Extendible Hashing
Extendible Hashing is a dynamic hashing method wherein
directories, and buckets are used to hash data
Directories: The directories store addresses of the
buckets in pointers. An id is assigned to each directory
which may change each time when Directory Expansion
takes place.
Buckets: The buckets are used to hash the actual data.
Basic Structure of Extendible Hashing :
Directories: These containers store pointers to buckets. Each
directory is given a unique id which may change each time when
expansion takes place
Number of Directories = 2^Global Depth.
Buckets: They store the hashed keys. Directories point
to buckets. A bucket may contain more than one pointers
to it if its local depth is less than the global depth.

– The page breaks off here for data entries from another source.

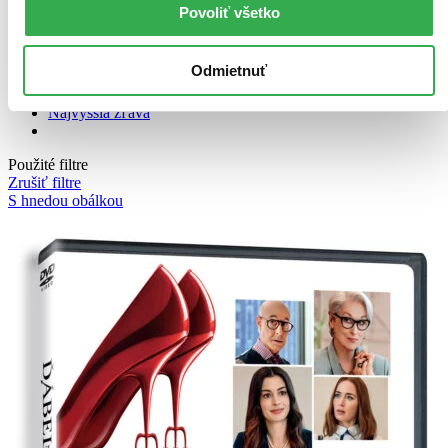
Povoliť všetko
Bestsellery
Top hodnotené
Novinky
Odmietnuť
Najdrahšie
Najlacnejšie
Najvyššia zľava
Použité filtre
Zrušiť filtre
S hnedou obálkou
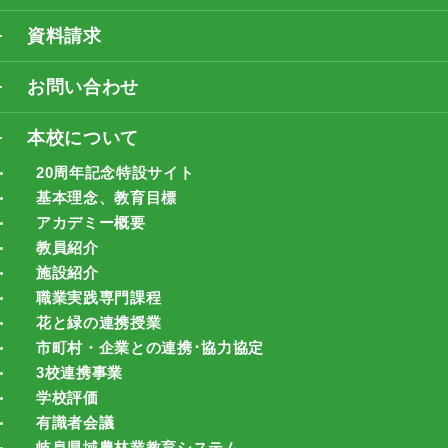
資料請求
お問い合わせ
本校について
20周年記念特設サイト
基本理念、教育目標
アカデミー概要
教員紹介
施設紹介
職業実践専門課程
花と緑の連携授業
市町村・企業との連携･協力協定
3校連携事業
学校評価
有識者会議
岐阜県域農林業教育システム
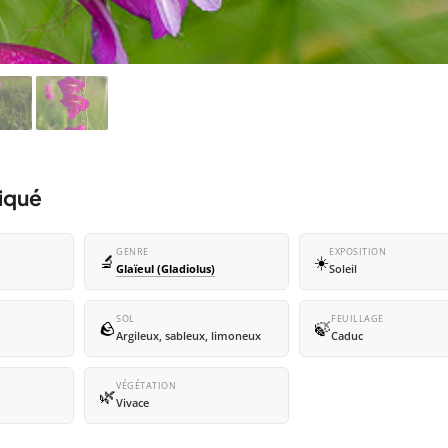
riqué
GENRE
EXPOSITION
🔬
☀️
Glaïeul (Gladiolus)
Soleil
SOL
FEUILLAGE
🪨
🍃
Argileux, sableux, limoneux
Caduc
VÉGÉTATION
🌿
Vivace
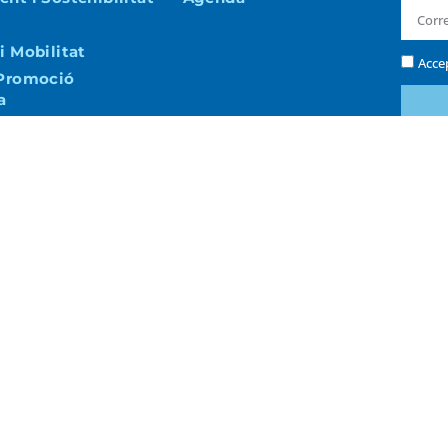
i Mobilitat
Acce
 Promoció
a
i Via Pública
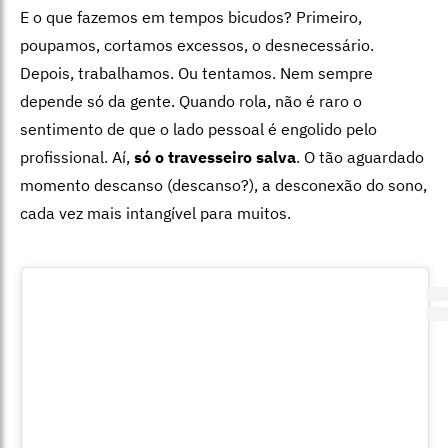
E o que fazemos em tempos bicudos? Primeiro,
poupamos, cortamos excessos, o desnecessário.
Depois, trabalhamos. Ou tentamos. Nem sempre
depende só da gente. Quando rola, não é raro o
sentimento de que o lado pessoal é engolido pelo
profissional. Aí,
só o travesseiro salva
. O tão aguardado
momento descanso (descanso?), a desconexão do sono,
cada vez mais intangível para muitos.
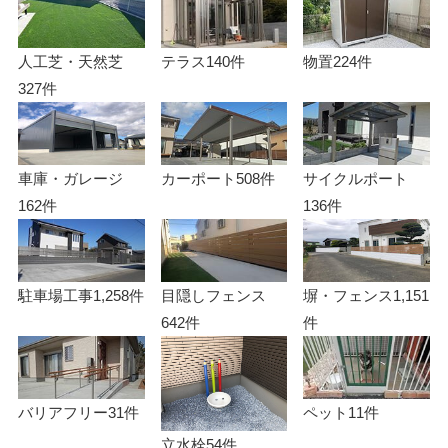
人工芝・天然芝
テラス
140件
物置
224件
327件
車庫・ガレージ
カーポート
508件
サイクルポート
162件
136件
駐車場工事
1,258件
目隠しフェンス
塀・フェンス
1,151
642件
件
バリアフリー
31件
ペット
11件
立水栓
54件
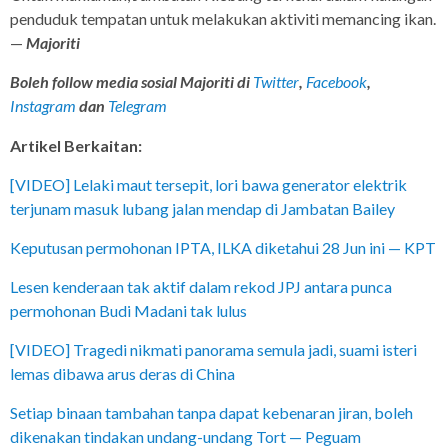
penduduk tempatan untuk melakukan aktiviti memancing ikan.
—
Majoriti
Boleh follow media sosial Majoriti di
Twitter
,
Facebook
,
Instagram
dan
Telegram
Artikel Berkaitan:
[VIDEO] Lelaki maut tersepit, lori bawa generator elektrik
terjunam masuk lubang jalan mendap di Jambatan Bailey
Keputusan permohonan IPTA, ILKA diketahui 28 Jun ini — KPT
Lesen kenderaan tak aktif dalam rekod JPJ antara punca
permohonan Budi Madani tak lulus
[VIDEO] Tragedi nikmati panorama semula jadi, suami isteri
lemas dibawa arus deras di China
Setiap binaan tambahan tanpa dapat kebenaran jiran, boleh
dikenakan tindakan undang-undang Tort — Peguam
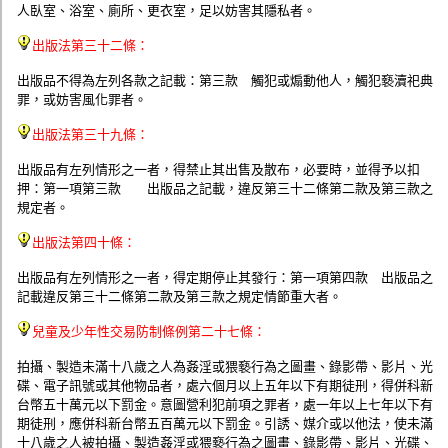
人臥室、浴室、廁所、更衣室，足以妨害其隱私者。
出版法第三十二條：
出版品不得為左列各款之記載：第三款 觸犯或煽動他人，觸犯褻瀆祀典
罪，或妨害風化罪者。
出版法第三十九條：
出版品有左列情形之一者，得禁止其出售及散布，必要時，並得予以扣
押：第一項第三款 出版品之記載，違反第三十二條第二款及第三款之
規定者。
出版法第四十條：
出版品有左列情形之一者，得定期停止其發行：第一項第四款 出版品之
記載違反第三十二條第二款及第三款之規定情節重大者。
兒童及少年性交易防制條例第二十七條：
拍攝、製造未滿十八歲之人為姦淫或猥褻行為之圖畫、錄影帶、影片、光
碟、電子訊號或其他物品者，處六個月以上五年以下有期徒刑，得併科新
台幣五十萬元以下罰金。意圖營利犯前項之罪者，處一年以上七年以下有
期徒刑，應併科新台幣五百萬元以下罰金。引誘、媒介或以他法，使未滿
十八歲之人被拍攝、製造姦淫或猥褻行為之圖畫、錄影帶、影片、光碟、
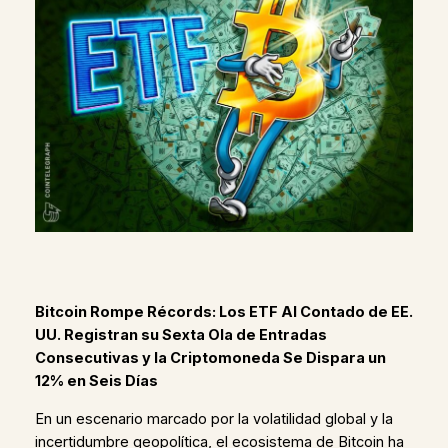
Bitcoin Rompe Récords: Los ETF Al Contado de EE.
UU. Registran su Sexta Ola de Entradas
Consecutivas y la Criptomoneda Se Dispara un
12% en Seis Días
En un escenario marcado por la volatilidad global y la
incertidumbre geopolítica, el ecosistema de Bitcoin ha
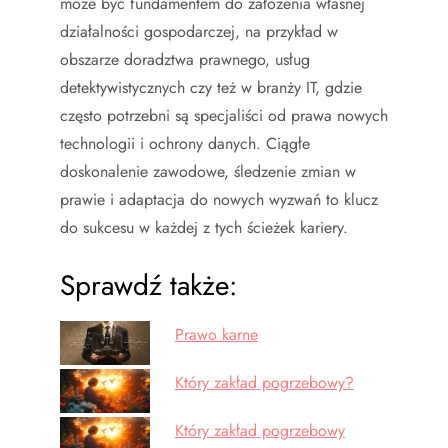
może być fundamentem do założenia własnej
działalności gospodarczej, na przykład w
obszarze doradztwa prawnego, usług
detektywistycznych czy też w branży IT, gdzie
często potrzebni są specjaliści od prawa nowych
technologii i ochrony danych. Ciągłe
doskonalenie zawodowe, śledzenie zmian w
prawie i adaptacja do nowych wyzwań to klucz
do sukcesu w każdej z tych ścieżek kariery.
Sprawdź także:
Prawo karne
Który zakład pogrzebowy?
Który zakład pogrzebowy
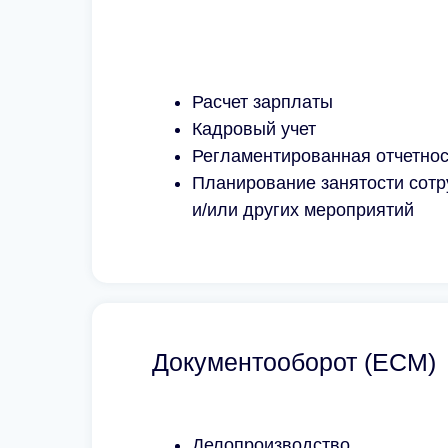
Расчет зарплаты
Кадровый учет
Регламентированная отчетнос
Планирование занятости сотр
и/или других мероприятий
Документооборот (ECM)
Делопроизводство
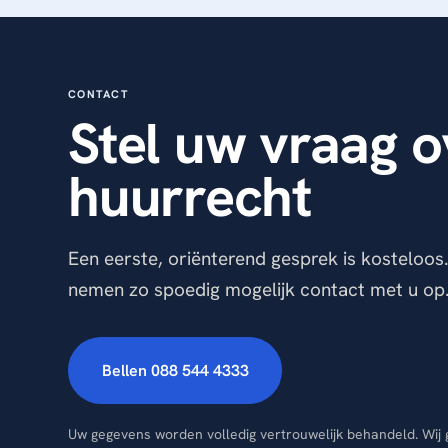
CONTACT
Stel uw vraag o
huurrecht
Een eerste, oriënterend gesprek is kosteloos
nemen zo spoedig mogelijk contact met u op
Bellen 088 544 4333
Uw gegevens worden volledig vertrouwelijk behandeld. Wij 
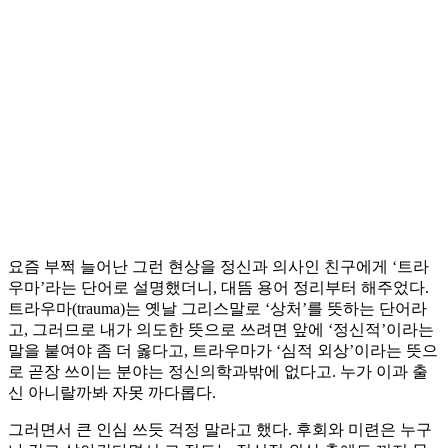
요즘 부쩍 늘어난 그런 현상을 정신과 의사인 친구에게 ‘트라
우마’라는 단어로 설명했더니, 대뜸 용어 정리부터 해주었다.
트라우마(trauma)는 옛날 그리스말로 ‘상처’를 뜻하는 단어라
고, 그러므로 내가 의도한 뜻으로 쓰려면 앞에 ‘정신적’이라는
말을 붙여야 좀 더 옳다고, 트라우마가 ‘심적 외상’이라는 뜻으
로 곧장 쓰이는 분야는 정신의학과밖에 없다고. 누가 이과 출
신 아니랄까봐 자못 까다롭다.
그러면서 큰 인심 쓰듯 걱정 말라고 했다. 후회와 미련은 누구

Global Depth: It is associated with the Directories. They denote
the number of bits which are used by the hash function to
categorize the keys. Global Depth = Number of bits in directory
id
Local Depth: It is the same as that of Global Depth except for
the fact that Local Depth is associated with the buckets and not
the directories.
Bucket Splitting: When the number of elements in a
bucket exceeds a particular size, then the bucket is split
into two parts.
Directory Expansion: Directory Expansion Takes place
when a bucket overflows. Directory Expansion is
performed when the local depth of the overflowing
bucket is equal to the global depth.
Basic Working of Extendible Hashing :
Step 1 - Analyze Data Elements
Step 2 - Convert into binary format
Step 3 - Check Global Depth of the directory.
Step 4 - Identify the Directory:
Step 5 – Navigation
Step 6 - Insertion and Overflow Check:
Step 7 - Tackling Over Flow Condition during Data
Insertion
Step 8 - Rehashing of Split Bucket Elements:
Step 9 - The element is successfully hashed.

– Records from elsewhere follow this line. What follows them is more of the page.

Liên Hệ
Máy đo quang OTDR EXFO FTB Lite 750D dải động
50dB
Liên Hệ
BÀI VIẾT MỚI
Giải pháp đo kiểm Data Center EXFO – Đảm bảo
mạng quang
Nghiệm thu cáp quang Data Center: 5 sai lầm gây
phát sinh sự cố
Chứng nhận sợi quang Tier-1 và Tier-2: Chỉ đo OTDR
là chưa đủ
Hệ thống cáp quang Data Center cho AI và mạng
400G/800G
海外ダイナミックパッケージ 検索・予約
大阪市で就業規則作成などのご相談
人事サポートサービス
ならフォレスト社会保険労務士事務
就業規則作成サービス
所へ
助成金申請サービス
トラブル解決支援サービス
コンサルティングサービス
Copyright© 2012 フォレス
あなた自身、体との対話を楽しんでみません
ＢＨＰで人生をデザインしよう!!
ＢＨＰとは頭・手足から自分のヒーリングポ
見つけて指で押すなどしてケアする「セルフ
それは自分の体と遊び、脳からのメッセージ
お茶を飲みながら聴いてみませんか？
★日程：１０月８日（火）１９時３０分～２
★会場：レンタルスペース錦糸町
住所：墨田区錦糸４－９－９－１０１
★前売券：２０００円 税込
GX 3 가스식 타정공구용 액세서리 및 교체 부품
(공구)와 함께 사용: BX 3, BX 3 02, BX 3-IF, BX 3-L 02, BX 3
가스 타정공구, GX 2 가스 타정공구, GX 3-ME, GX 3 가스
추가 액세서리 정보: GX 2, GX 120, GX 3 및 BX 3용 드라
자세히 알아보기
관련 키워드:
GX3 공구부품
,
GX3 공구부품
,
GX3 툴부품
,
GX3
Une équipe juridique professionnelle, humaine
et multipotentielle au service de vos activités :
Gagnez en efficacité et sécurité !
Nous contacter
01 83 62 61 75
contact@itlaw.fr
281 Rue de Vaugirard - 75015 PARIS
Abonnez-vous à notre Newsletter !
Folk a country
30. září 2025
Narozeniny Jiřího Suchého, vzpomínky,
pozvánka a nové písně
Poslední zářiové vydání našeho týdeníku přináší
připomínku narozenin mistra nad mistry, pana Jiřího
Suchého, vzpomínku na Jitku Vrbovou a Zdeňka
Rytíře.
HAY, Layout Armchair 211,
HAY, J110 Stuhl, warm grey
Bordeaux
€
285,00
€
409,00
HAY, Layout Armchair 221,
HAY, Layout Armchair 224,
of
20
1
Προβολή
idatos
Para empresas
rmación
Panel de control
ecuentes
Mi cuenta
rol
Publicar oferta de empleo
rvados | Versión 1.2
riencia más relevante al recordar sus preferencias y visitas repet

Example based on Extendible Hashing: Now, let us consider
a prominent example of hashing the following
elements: 16,4,6,22,24,10,31,7,9,20,26.
Bucket Size: 3 (Assume)
Hash Function: Suppose the global depth is X. Then the Hash
Function returns X LSBs.
Solution: First, calculate the binary forms of each of the
given numbers.
16- 10000
4- 00100
6- 00110
22- 10110
24- 11000
10- 01010
31- 11111
7- 00111
9- 01001
20- 10100
26- 11010
Initially, the global-depth and local-depth is always 1.
Thus, the hashing frame looks like this:
Inserting 16:
The binary format of 16 is 10000 and global-depth is 1.
The hash function returns 1 LSB of 10000 which is 0.
Hence, 16 is mapped to the directory with id=0.
Inserting 4 and 6:
Both 4(100) and 6(110)have 0 in their LSB. Hence, they
are hashed as follows:
Inserting 22: The binary form of 22 is 10110. Its LSB is
0. The bucket pointed by directory 0 is already full.
Hence, Over Flow occurs.
As directed by Step 7-Case 1, Since Local Depth =
Global Depth, the bucket splits and directory expansion
takes place. Also, rehashing of numbers present in the
overflowing bucket takes place after the split. And, since
the global depth is incremented by 1, now,the global
depth is 2. Hence, 16,4,6,22 are now rehashed w.r.t 2
LSBs.[ 16(10000),4(100),6(110),22(10110) ]
*Notice that the bucket which was underflow has remained
untouched. But, since the number of directories has doubled, we
now have 2 directories 01 and 11 pointing to the same bucket.
This is because the local-depth of the bucket has remained 1.
And, any bucket having a local depth less than the global depth
is pointed-to by more than one directories.
Inserting 24 and 10: 24(11000) and 10 (1010) can be
hashed based on directories with id 00 and 10. Here, we
encounter no overflow condition.
Inserting 31,7,9: All of these elements[ 31(11111),
7(111), 9(1001) ] have either 01 or 11 in their LSBs.
Hence, they are mapped on the bucket pointed out by 01
and 11. We do not encounter any overflow condition
here.
Inserting 20: Insertion of data element 20 (10100) will
again cause the overflow problem.
20 is inserted in bucket pointed out by 00. As directed
by Step 7-Case 1, since the local depth of the bucket
= global-depth, directory expansion (doubling) takes
place along with bucket splitting. Elements present in
overflowing bucket are rehashed with the new global
depth. Now, the new Hash table looks like this:
Inserting 26: Global depth is 3. Hence, 3 LSBs of
26(11010) are considered. Therefore 26 best fits in the
bucket pointed out by directory 010.
The bucket overflows, and, as directed by Step 7-Case
2, since the local depth of bucket < Global depth
(2<3), directories are not doubled but, only the bucket is
split and elements are rehashed.
Finally, the output of hashing the given list of numbers is
obtained.
Hashing of 11 Numbers is Thus Completed.